Extra credit...you are each responsible for shopping and providing any extra items needed to act out your slips of paper before you head out for the weekend. Just shopping for those items in advance can lead up to some fun anticipatory arousal.


----------



## jlg07 (Feb 24, 2017)

I agree with the coconut oil -- warm it up and do nice full-body massages to start things off....


----------



## staceymj86 (Apr 14, 2020)

Inside_Looking_Out said:


> This might be a bit corny....but maybe you could each write up a fantasy you have always wanted to explore on a few separate slips of paper. A position you have never tried before, a body part that has never gotten the attention you would like it to receive, a scenario that would like to act out or a kink that you have never explored. Just two or three each, don't have to go too crazy...stick them in a bag/jar/hat....pull them out at random during your weekend.
> 
> Extra credit...you are each responsible for shopping and providing any extra items needed to act out your slips of paper before you head out for the weekend. Just shopping for those items in advance can lead up to some fun anticipatory arousal.


That sounds like fun.


----------



## snowbum (Dec 14, 2021)

Update
Had a great two day get away. Had a whirl pool tub (could have been bigger ) which was great for soaking, and bit cramped for other things,lol.

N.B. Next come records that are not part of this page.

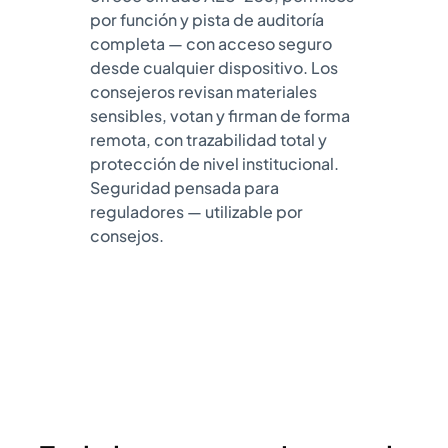
por función y pista de auditoría
completa — con acceso seguro
desde cualquier dispositivo. Los
consejeros revisan materiales
sensibles, votan y firman de forma
remota, con trazabilidad total y
protección de nivel institucional.
Seguridad pensada para
reguladores — utilizable por
consejos.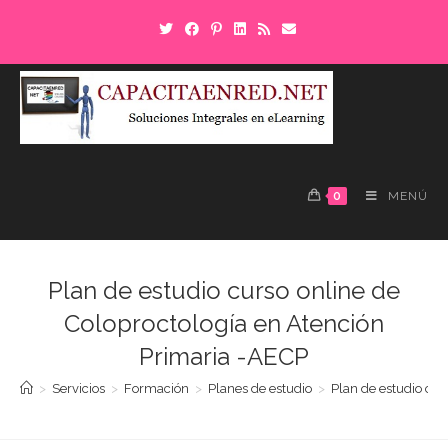
0
MENÚ
Plan de estudio curso online de
Coloproctología en Atención
Primaria -AECP
>
Servicios
>
Formación
>
Planes de estudio
>
Plan de estudio cur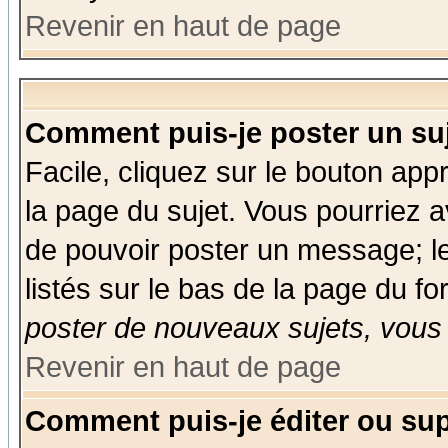
Revenir en haut de page
Comment puis-je poster un su
Facile, cliquez sur le bouton appr
la page du sujet. Vous pourriez a
de pouvoir poster un message; le
listés sur le bas de la page du fo
poster de nouveaux sujets, vous 
Revenir en haut de page
Comment puis-je éditer ou su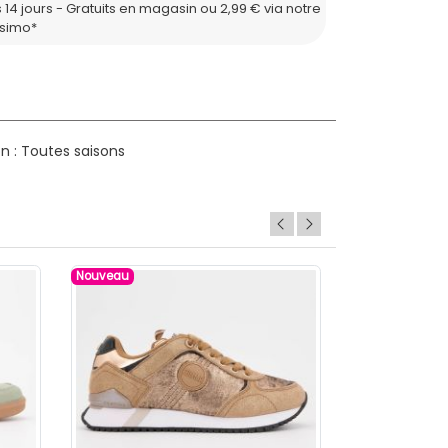
 14 jours - Gratuits en magasin ou 2,99 € via notre
ssimo*
n : Toutes saisons
Nouveau
Nouveau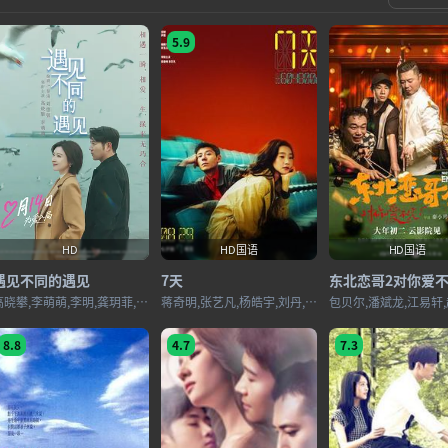
5.9
HD
HD国语
HD国语
遇见不同的遇见
7天
东北恋哥2对你爱
高晓攀,李萌萌,李明,龚玥菲,刘德强,赵晋,张暘,郭京波,赵铭,王雪纯,金道鑫鑫,于时弈,刘乐铭
蒋奇明,张艺凡,杨皓宇,刘丹,郭柯宇,黄米依,生港帅,李哲霆,张婉清
8.8
4.7
7.3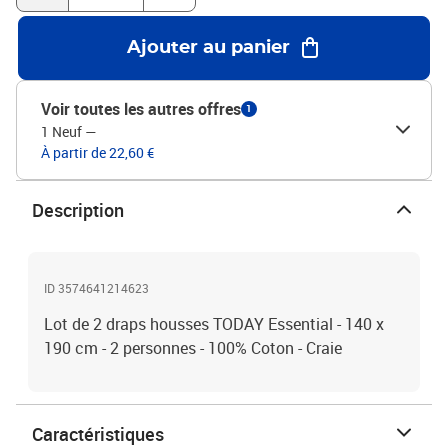
Ajouter au panier
Voir toutes les autres offres
1
1 Neuf
—
À partir de 22,60 €
Description
ID 3574641214623
Lot de 2 draps housses TODAY Essential - 140 x
190 cm - 2 personnes - 100% Coton - Craie
Caractéristiques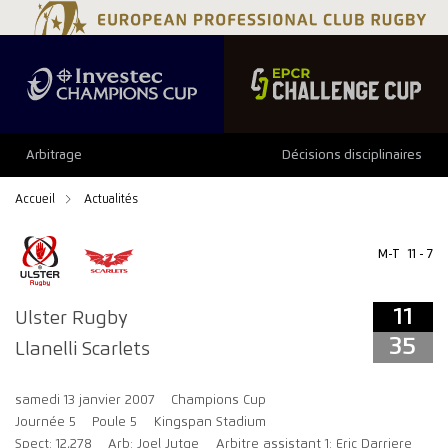
11
35
Arbitrage
Décisions disciplinaires
Accueil
Actualités
M-T
11 - 7
11
Ulster Rugby
35
Llanelli Scarlets
samedi 13 janvier 2007
Champions Cup
Journée 5
Poule 5
Kingspan Stadium
Spect: 12,278
Arb: Joel Jutge
Arbitre assistant 1: Eric Darriere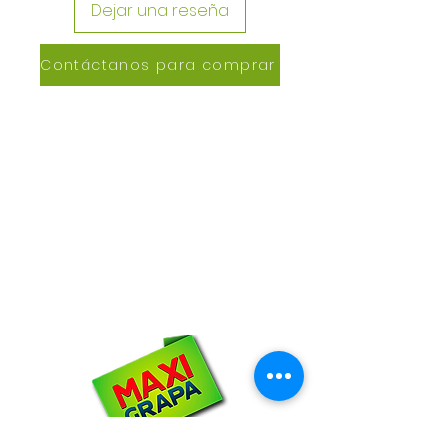
Dejar una reseña
Contáctanos para comprar
CONTACTANOS
Lázaro de Cebreros #3390
San Rafael, CP 80150
Culiacán, Sin.
Email:
maxigrapacl@gmail.com
WhatsApp:
66-72-49-57-12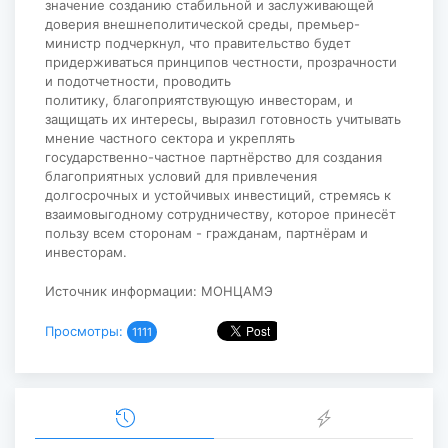
значение созданию стабильной и заслуживающей
доверия внешнеполитической среды, премьер-
министр подчеркнул, что правительство будет
придерживаться принципов честности, прозрачности
и подотчетности, проводить
политику, благоприятствующую инвесторам, и
защищать их интересы, выразил готовность учитывать
мнение частного сектора и укреплять
государственно-частное партнёрство для создания
благоприятных условий для привлечения
долгосрочных и устойчивых инвестиций, стремясь к
взаимовыгодному сотрудничеству, которое принесёт
пользу всем сторонам - гражданам, партнёрам и
инвесторам.
Источник информации: МОНЦАМЭ
Просмотры:
1111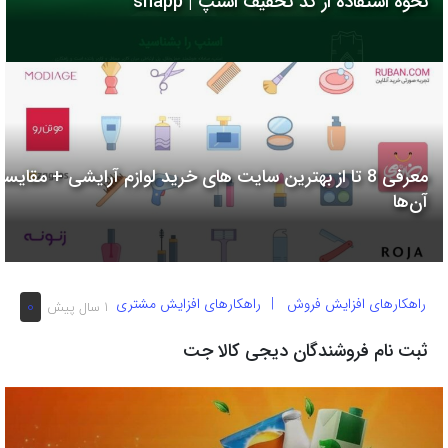
نحوه استفاده از کد تخفیف اسنپ | snapp
به
اشتراک
بگذارید.
کپی
لینک
معرفی 8 تا از بهترین سایت های خرید لوازم آرایشی + مقایسه
آن‌ها
راهکارهای افزایش فروش
راهکارهای افزایش مشتری
0
1 سال پیش
ثبت نام فروشندگان دیجی کالا جت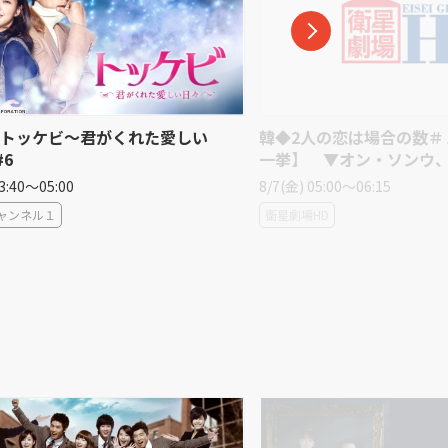
韓]トッケビ〜君がくれた愛しい
韓◆2人の恋は場合の数＃
#6
一挙】 ▼オン・ソンウ
ン
03:40〜05:00
8/7(金) 05:00〜06:15
ャンネル１
衛星劇場HD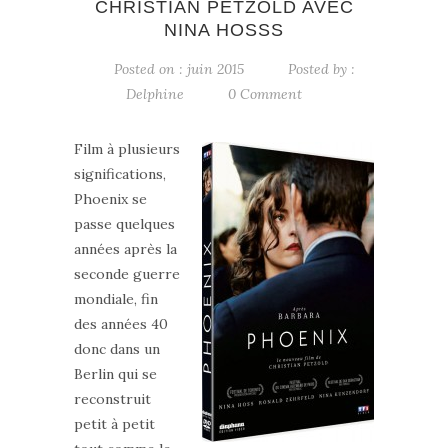
CHRISTIAN PETZOLD AVEC
NINA HOSSS
Posted on : juin 2015
Posted by :
Delphine
0 Comment
Film à plusieurs
significations,
Phoenix se
passe quelques
années après la
seconde guerre
mondiale, fin
des années 40
donc dans un
Berlin qui se
reconstruit
petit à petit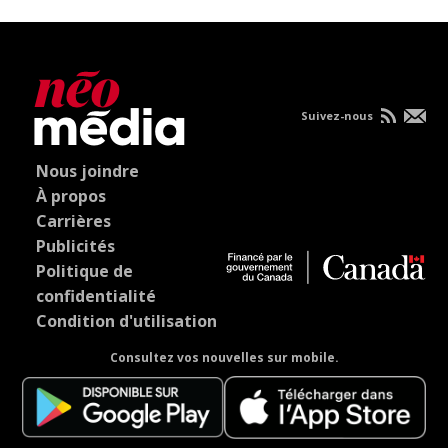
Suivez-nous
Nous joindre
À propos
Carrières
Publicités
Politique de
confidentialité
Condition d'utilisation
Consultez vos nouvelles sur mobile.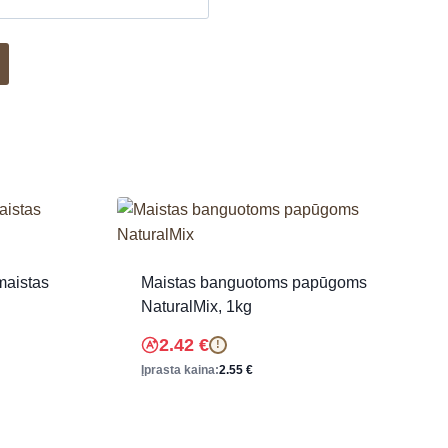
maistas
Maistas banguotoms papūgoms
NaturalMix, 1kg
2.42
€
!
Įprasta kaina:
2.55
€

Stayed in a lot, not tv and tried new things. I lost count at 6. Great bonding trip, and planning to do this at least twice a year. 




snowbum said:


> Dh and are getting away for two days. No kids, no time frame no worries. Hopefully lots of hanky panky.
> 
> Other than new lingerie and maybe some snacks/cocktails for the room, any suggestions?
> 
> I'm hoping for at least a triple play (lol) each day. Been way too long since we've vacationed alone (3 years)


----------